Odwołując się z kolei do postaci bolejącego i pytającego o sens cierpienia Hioba zauważył, że w jego losie może odnaleźć siebie każdy cierpiący człowiek.
– Aby móc poznać prawdziwą odpowiedź na pytanie: „Dlaczego cierpienie?”, musimy mieć odwagę podnieść wzrok na Pana Jezusa i przyjąć Go do naszego życia. On, stając się człowiekiem, przyszedł objawić miłość Boga. On jest objawieniem Bożej miłości, ostatecznego źródła sensu wszystkiego, co istnieje. Miłość jest też najpełniejszym źródłem sensu cierpienia, które pozostaje zawsze tajemnicą. A odpowiedzi na to pytanie o sens, Bóg udzielił człowiekowi w krzyżu Jezusa Chrystusa – mówił biskup. Podkreślił przy tym, że to nie krzyż i cierpienie są ostatnim słowem ludzkiej egzystencji. Całkowicie nowe światło człowiek znajduje w Zmartwychwstaniu. A Ci, którzy potrafią przyjąć Chrystusa, swoim cierpieniem piszą ewangelię miłości i nadziei.
Natomiast szczególny rozdział ewangelii cierpienia zajmuje przypowieść o miłosiernym Samarytaninie.

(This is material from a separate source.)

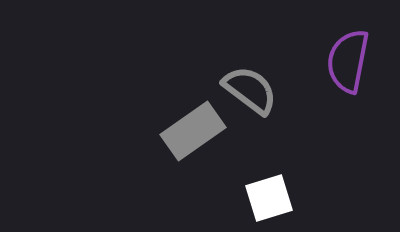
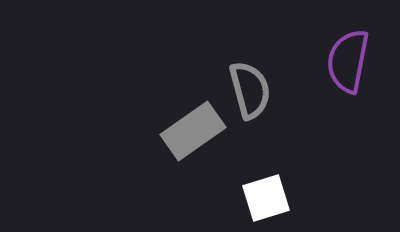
gray semicircle: rotated 38 degrees clockwise
white square: moved 3 px left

– Jest to przypowieść o zauważeniu, zatrzymaniu się, pochyleniu się nad ludzką niedolą. Ten rozdział piszą wszyscy ci, którzy mają wrażliwość na cudze cierpienie, którzy wzruszają się nieszczęściem bliźniego i przychodzą mu z pomocą – mówił bp Oder. – W ten rozdział w szczególny sposób wpisana jest działalność tych wszystkich, którzy jak Państwo, lekarze, pielęgniarki i cały zaangażowany personel medyczny, zatrzymujecie się przy łóżku człowieka cierpiącego, ofiarując mu obecność pełną miłości, zrozumienia i współczucia. To właśnie ona, owa miłująca obecność, jest po tej stronie wieczności promykiem światła, które zatraca się w świetle niegasnącego życia wiecznego – zaznaczył.
Podczas Mszy św. udzielany był sakrament namaszczenia chorych. Eucharystię koncelebrowało kilku kapłanów – kapelan szpitala o. Bogdan Nieć, redemptorysta, jego zakonni współbracia i proboszczowie gliwickich parafii.
Na zakończenie głos zabrał prof. dr hab. n. med. Krzysztof Składowski, dyrektor Narodowego Instytutu Onkologii. Powiedział, że w 39. roku jego pracy w instytucie i po wszystkich osiągnięciach, najważniejsza jest dla niego wiara w to, że można pomóc pacjentowi choremu na raka.
– Oczywiście, żeby ta wiara nie była czcza, nie była naiwna, to ta pomoc musi być rozumiana bardzo szeroko i wszechstronnie. Nie tylko jako wyzdrowienie, o które oczywiście każdy z nas się modli i go pragnie, ale również szereg innych form. Ona będzie inna i na początku choroby, i w sytuacjach, kiedy choremu pozostało już niewiele do zakończenia życia. Ona będzie różna i przy pierwszym zachorowaniu, i przy nawrocie. Ale wydaje mi się, że jako lekarze jesteśmy i powinniśmy być zdolni do tego, żeby wierzyć w to, że rzeczywiście można pomóc – mówił. Wyjaśnił, że pacjentowi, który zaczął dopiero chorować i osobie, która mu towarzyszy, stara się uświadamiać, że jest to w tej chwili najważniejszy okres w jego życiu. Bo to, co było wcześniej jest już przeszłością, nie liczy się również to, co później, bo może tej przyszłości już nie być. A to, co dzieje się teraz, jest najważniejsze i chory musi poświęcić wszystko i wierzyć w to, że teraz jest mobilizacja najważniejsza, a my musimy mu w tym pomagać i wzbudzić w nim wiarę, że rzeczywiście jesteśmy w stanie to zrobić.
Po Eucharystii wszyscy uczestnicy zostali zaproszeni na wspólny poczęstunek.
Narodowy Instytut Onkologii im. Marii Skłodowskiej-Curie – Państwowy Instytut Badawczy Oddział Gliwice to 5 klinik, 11 zakładów klinicznych i naukowych, Przychodnia Przykliniczna z 14 poradniami specjalistycznymi. Rocznie zgłasza się tu ponad 16 tys. nowych pacjentów. W sumie udzielanych jest w ciągu roku ponad 200 tys. porad i hospitalizacji.